ABSTRACT
Objective
Effectiveness trials aim to increase the generalizability and public health impact of interventions. However, challenges associated with this design present threats to external and internal validity. This paper illustrates these challenges using data from a two-site randomized effectiveness trial, the Community Study of Outcome Monitoring for Emotional Disorders in Teens (COMET) and presents recommendations for future research.
Method
COMET was a randomized effectiveness trial conducted in 19 community mental health clinics in two states comparing three interventions: treatment as usual (TAU), TAU with measurement-based care (TAU+), and the Unified Protocol forTransdiagnostic Treatment of Emotional Disorders in Adolescents with MBC (UPA). Participants included 176 clinicians (mean age = 35.5; 85.8% cisgender female; 53.0% racially and/or ethnically minorized) and 196 adolescents (mean age = 14.7; 65.3% cisgender female; 69.4% racially and/or ethnically minorized).
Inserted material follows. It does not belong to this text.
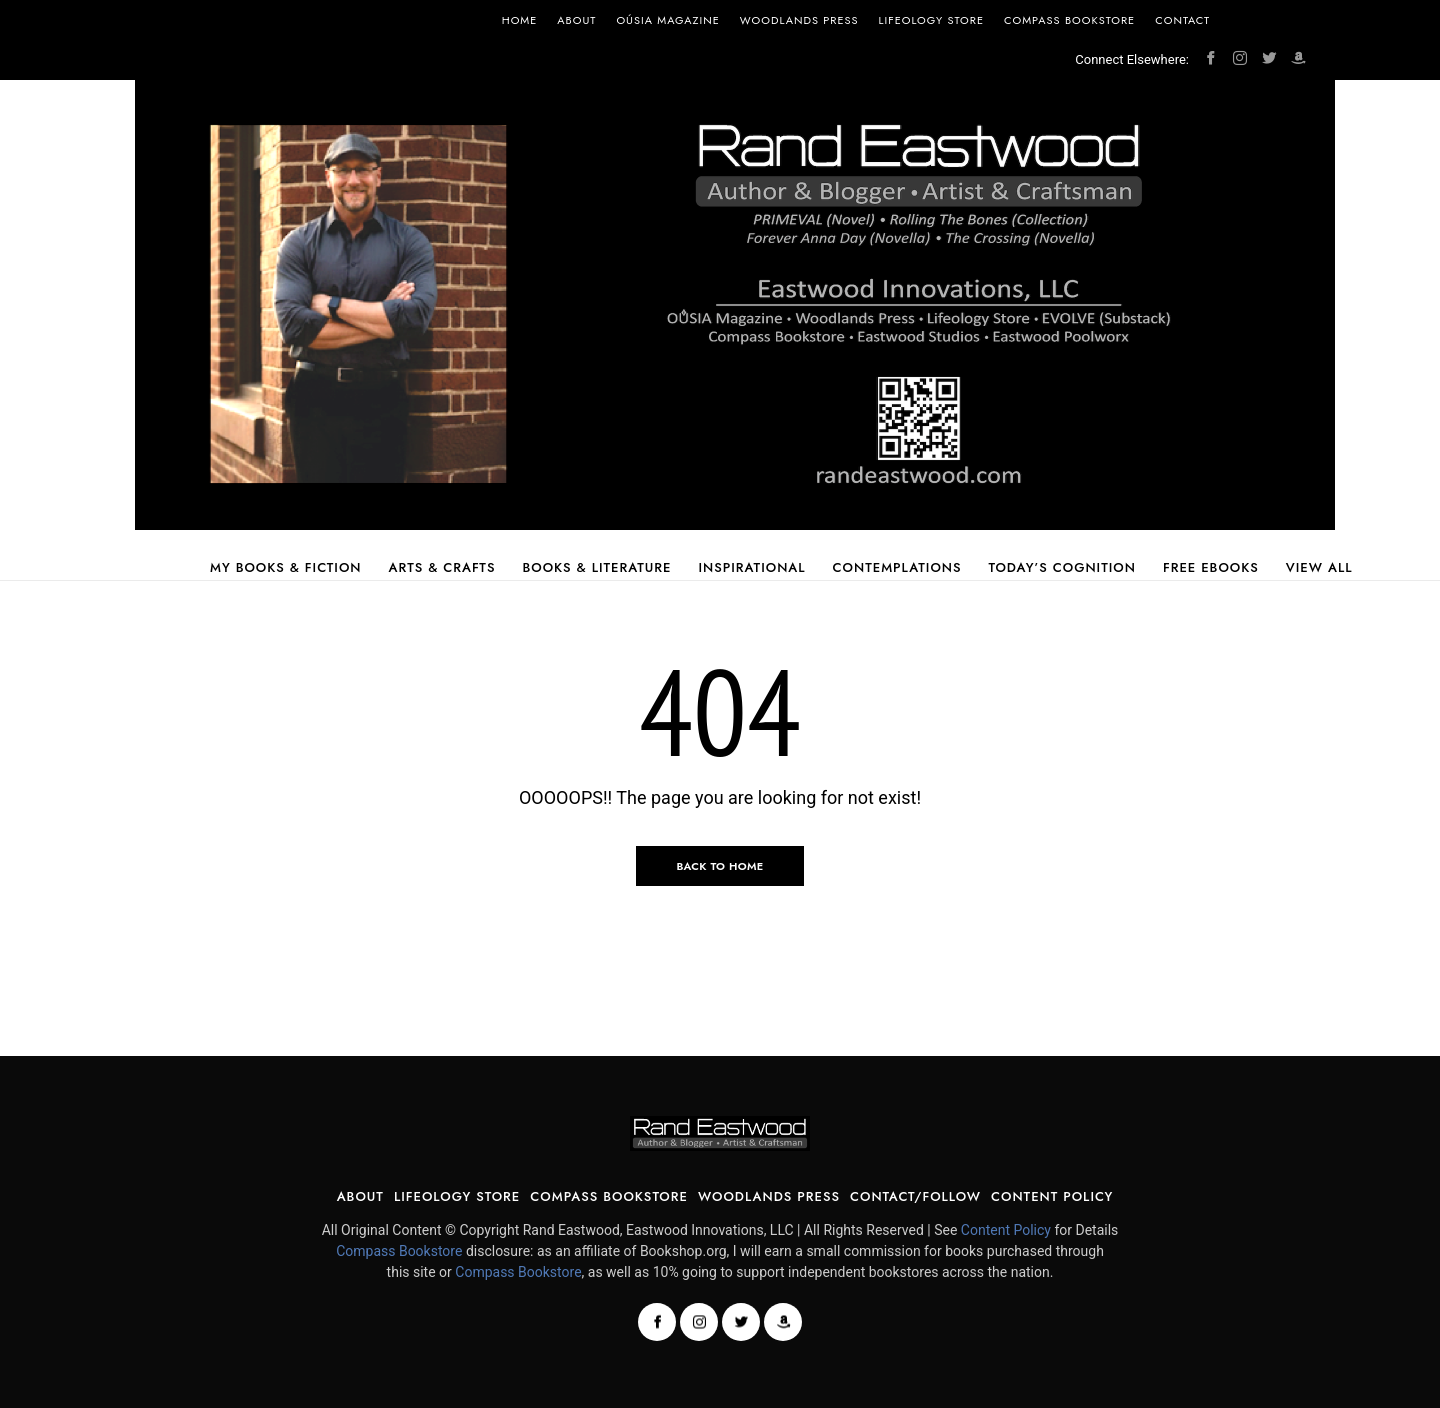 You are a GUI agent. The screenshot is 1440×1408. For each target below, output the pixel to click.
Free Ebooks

Analyses outlined participant flow from recruitment to study completion, described participant characteristics, and examined site differences.
Results
Analysis of participant flow suggested that recruitment and retention of clinicians and adolescents was challenging, raising questions about whether participants were representative of participating clinics. Both the clinician and adolescent samples were racially and ethnically diverse and adolescents were low income and clinically complex. Significant site differences were observed in clinician and adolescent characteristics.
Conclusions
While this study was successful in recruiting a diverse and historically under-represented sample, difficulties in recruitment and retention raise questions about external validity and site differences present challenges to internal validity of study findings. Suggestions for future effectiveness studies, drawing from implementation science approaches, are discussed.
Disclosure Statement
Dr. Ginsburg receives funding from the National Institute of Mental Health (NIMH) and the US Department of Education, Institute for Education Sciences (IES), and serves as a consultant for the National Association of School Nurses. Dr. Ehrenreich-May receives funding from Patient-Centered Outcomes Research Institute (PCORI), the Children’s Trust, NIMH, IES, Henry Jackson Foundation, and the Batchelor Foundation. Dr. Ehrenreich-May makes a royalty from the sales of the Unified Protocols for Transdiagnostic Treatment of Emotional Disorders in Children and Adolescents, as well as a profit from some clinical training, consultation and implementation support services related to these published materials. Dr. Rosenfield received funding from NIMH, the National Cancer Institute, the National Institute on Drug Abuse, and PCORI. Dr. Jensen-Doss receives funding from NIMH. No other potential conflict of interest was reported by the author(s).